We have just created a webinar series for self-advocacy; in conjunction with our resources handbook: ‘Advocacy Handbook for Nebraskans who are Deaf, Deaf-Blind and Hard of Hearing.’ Each installment will feature various topics on how to best protect yourself. Topics include employment, education, housing, medical, and more.

There are several key issues in addressing the needs of youth and adults that all of us need to know about the best meet the educational needs for the student. It is extremely important that parents, students and educators work collaboratively to ensure a successful outcome for the student.

Early detection for hearing loss is very important; it is essential to access qualified professionals during the 0-5 year period for families. It is crucial to make resources available to students and parents, as many do not know what is out there for support. Particularly in the educational setting, awareness that social aspects have to be addressed and needs met to ensure social and emotional development in the educational process is paramount. However, the most important issue of all is to know all needs vary from student to student, and to work with what best fits that student.
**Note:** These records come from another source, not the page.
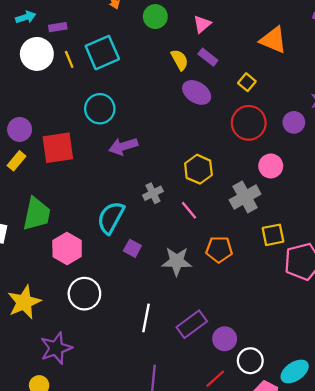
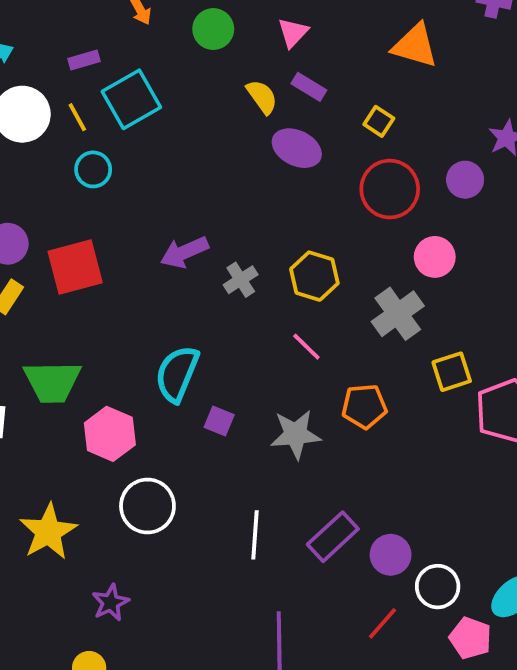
purple rectangle: (58, 27) -> (84, 60), moved
cyan circle: (100, 109) -> (93, 169), moved, size x0.7
gray cross: (153, 193) -> (241, 280), moved
green trapezoid: (37, 214) -> (52, 382), turned 84
purple star: (56, 348) -> (111, 603), size x0.7

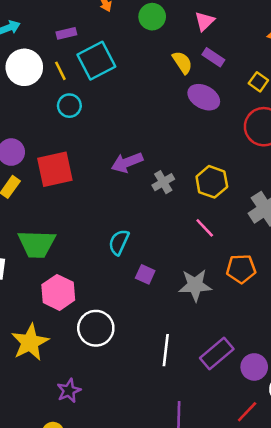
cyan semicircle: (177, 374) -> (119, 242), size x0.7
pink hexagon: (110, 434) -> (58, 292), moved

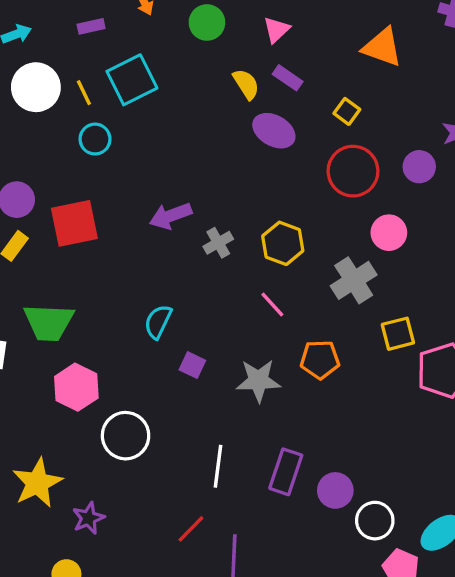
purple rectangle: (66, 33) -> (91, 26), moved
yellow star: (30, 342) -> (37, 483), moved
purple rectangle: (217, 354) -> (286, 472), turned -32
red line: (247, 412) -> (191, 529), moved

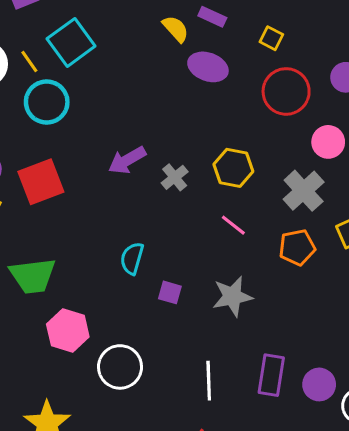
cyan circle: (95, 139) -> (47, 102), size x1.5
orange pentagon: (320, 360) -> (297, 247), moved

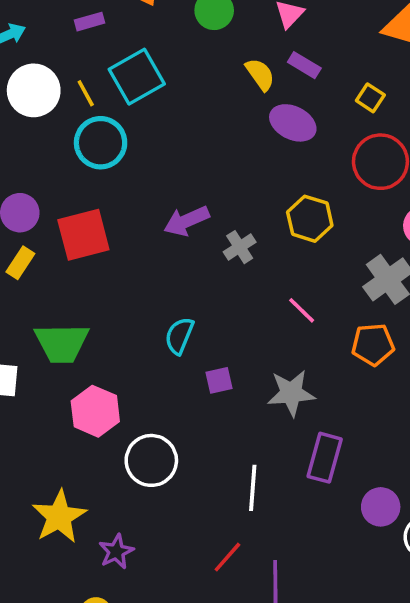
yellow hexagon: (233, 168) -> (310, 219), moved
purple square: (170, 292) -> (219, 380), turned -35
purple rectangle: (271, 375) -> (325, 458), moved

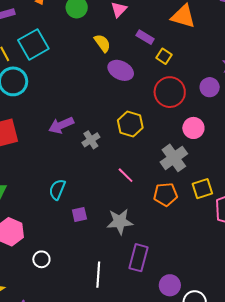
purple rectangle: (304, 65) -> (145, 37), moved
white circle: (151, 460) -> (41, 259), size x0.6

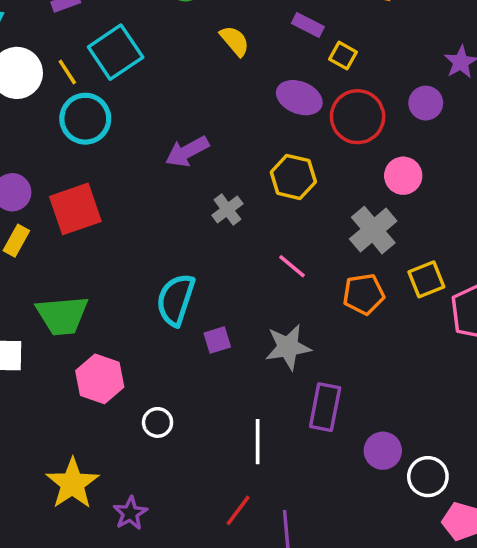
purple ellipse: (121, 70) -> (299, 98), moved
purple arrow: (61, 125) -> (187, 152), moved
cyan semicircle: (57, 189) -> (176, 300), size x1.4

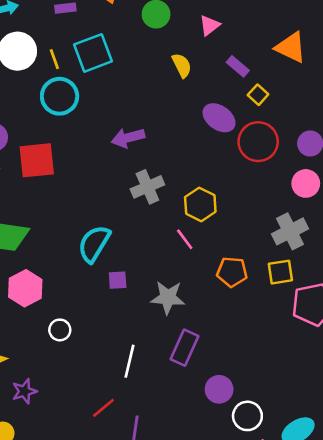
pink circle: (403, 176) -> (306, 183), moved
yellow hexagon: (293, 177) -> (200, 204), moved
gray cross: (227, 210) -> (147, 187), size x1.4
gray cross: (373, 230) -> (290, 231), moved

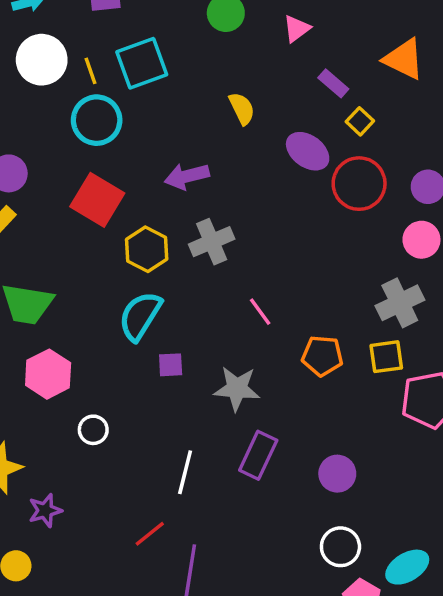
yellow semicircle: (182, 65) -> (242, 109), moved
red square: (37, 160) -> (97, 200), moved, turned 36
yellow hexagon: (200, 204) -> (147, 249), moved
purple circle: (219, 389) -> (337, 474), moved

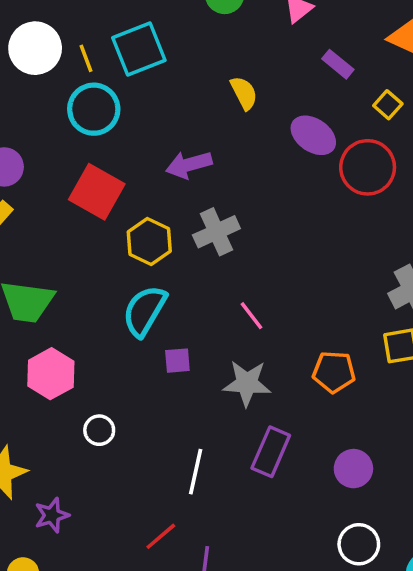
yellow square: (360, 121) -> (388, 105), moved
pink line: (260, 312) -> (252, 316), moved
orange pentagon: (322, 356) -> (334, 372), moved

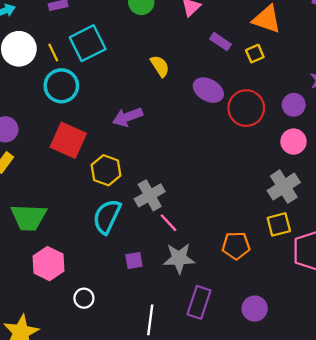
yellow square: (388, 105) -> (255, 54), moved, turned 30
gray cross: (216, 232) -> (150, 195), moved
pink line: (252, 316) -> (169, 223), moved
purple square: (177, 361) -> (134, 260), moved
We are here to provide advocacy and support, which includes developing a communication plan that works best for the individual in the educational setting. Adult learners who are looking to further their education can also reach out to us to take advantage of our free media resource library, including hundreds of books, DVDs and informational guides relating to Deaf culture, Hard of Hearing, parent resources, and sign language interpreting.

In meeting the educational needs of those students, as I touched on previously, it is not a one-size-fits-all scenario.  The communication needs of students vary.  If you are a parent, student or educator please don’t hesitate to contact us as we can be a resource and enhance the educational outcomes of the student.”

He also notes, “Currently, there is also a demand for community and educational interpreters in the workforce in Nebraska. Unfortunately we’re currently experiencing a critical shortage of qualified interpreters; school districts, video relay providers and others are constantly looking for interpreters to hire. If you are interested in becoming an interpreter, we can direct you towards the next steps to follow.”

Education is indeed an area deserving of the best, and although reflecting that with our actions is still a work in progress, it’s refreshing to know that there IS much progress being made. It is our fundamental job as members of the community to support efforts moving us forward in that area and to make sure the resources are readily available for students to take advantage of. In our local community, and statewide, we are lucky to have institutions, foundations and systems that greatly benefit the thinkers and doers of our generation who will have powerful influence on our society as a whole.